ACTIVITY: Exact wording is required: transcribe all the entries and leave the images out.

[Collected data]
^^^^
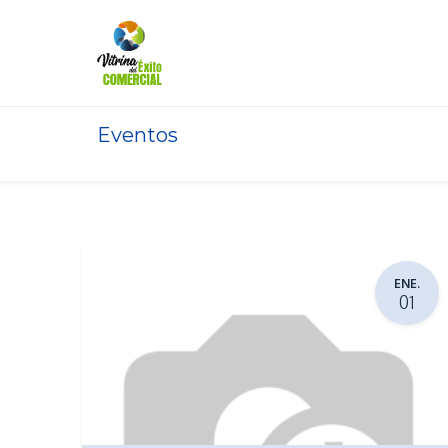
Inicio
Eventos
ENE.
01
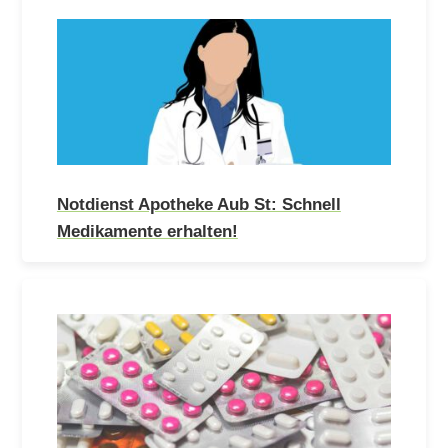
Notdienst Apotheke Aub St: Schnell
Medikamente erhalten!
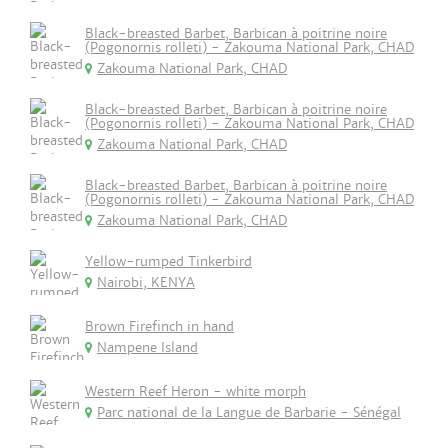
Black-breasted Barbet, Barbican à poitrine noire
(Pogonornis rolleti) - Zakouma National Park, CHAD
Zakouma National Park, CHAD
Black-breasted Barbet, Barbican à poitrine noire
(Pogonornis rolleti) - Zakouma National Park, CHAD
Zakouma National Park, CHAD
Black-breasted Barbet, Barbican à poitrine noire
(Pogonornis rolleti) - Zakouma National Park, CHAD
Zakouma National Park, CHAD
Yellow-rumped Tinkerbird
Nairobi, KENYA
Brown Firefinch in hand
Nampene Island
Western Reef Heron - white morph
Parc national de la Langue de Barbarie - Sénégal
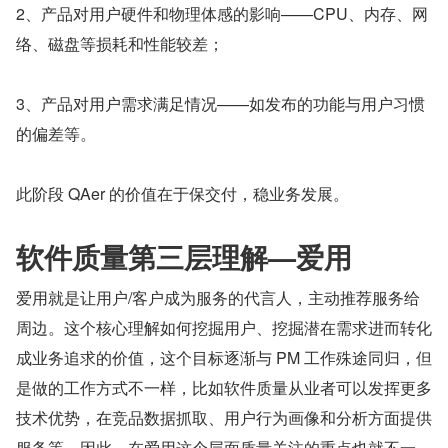
2、产品对用户硬件和物理体感的影响——CPU、内存、网
络、磁盘等损耗和性能较差；
3、产品对用户需求满足情况——如发布的功能与用户习惯
的偏差等。
此阶段 QAer 的价值在于保交付，稳业务发展。
软件质量第三层理解—爱用
爱用就是让用户/客户成为服务的代言人，主动推荐服务给
周边。这个核心理解如何挖掘用户、挖掘潜在需求进而转化
成业务追求的价值，这个目标逐渐与 PM 工作殊途同归，但
是做的工作方式不一样，比如软件质量从业者可以发挥更多
技术优势，在竞品数据抓取、用户行为画像和分析方面提供
服务等。因此，在爱用这个层面质量关注的重点也就不一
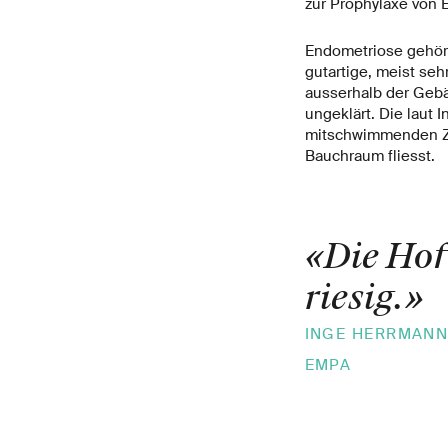
zur Prophylaxe von 
Endometriose gehört
gutartige, meist s
ausserhalb der Gebä
ungeklärt. Die laut 
mitschwimmenden Zel
Bauchraum fliesst.
«Die Hof
riesig.
INGE HERRMANN
EMPA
^^^^
FINAL ANSWER:
Inicio
Eventos
ENE.
01
Notdienst Apotheke Aub St: Schnell
Medikamente erhalten!
Black-breasted Barbet, Barbican à poitrine noire
(Pogonornis rolleti) - Zakouma National Park, CHAD
Zakouma National Park, CHAD
Black-breasted Barbet, Barbican à poitrine noire
(Pogonornis rolleti) - Zakouma National Park, CHAD
Zakouma National Park, CHAD
Black-breasted Barbet, Barbican à poitrine noire
(Pogonornis rolleti) - Zakouma National Park, CHAD
Zakouma National Park, CHAD
Yellow-rumped Tinkerbird
Nairobi, KENYA
Brown Firefinch in hand
Nampene Island
Western Reef Heron - white morph
Parc national de la Langue de Barbarie - Sénégal
2、产品对用户硬件和物理体感的影响——CPU、内存、网
络、磁盘等损耗和性能较差；
3、产品对用户需求满足情况——如发布的功能与用户习惯
的偏差等。
此阶段 QAer 的价值在于保交付，稳业务发展。
软件质量第三层理解—爱用
爱用就是让用户/客户成为服务的代言人，主动推荐服务给
周边。这个核心理解如何挖掘用户、挖掘潜在需求进而转化
成业务追求的价值，这个目标逐渐与 PM 工作殊途同归，但
是做的工作方式不一样，比如软件质量从业者可以发挥更多
技术优势，在竞品数据抓取、用户行为画像和分析方面提供
服务等。因此，在爱用这个层面质量关注的重点也就不一
zur Prophylaxe von 
Endometriose gehört
gutartige, meist s
ausserhalb der Gebä
ungeklärt. Die laut 
mitschwimmenden Zel
Bauchraum fliesst.
«Die Hof
riesig.
INGE HERRMANN
EMPA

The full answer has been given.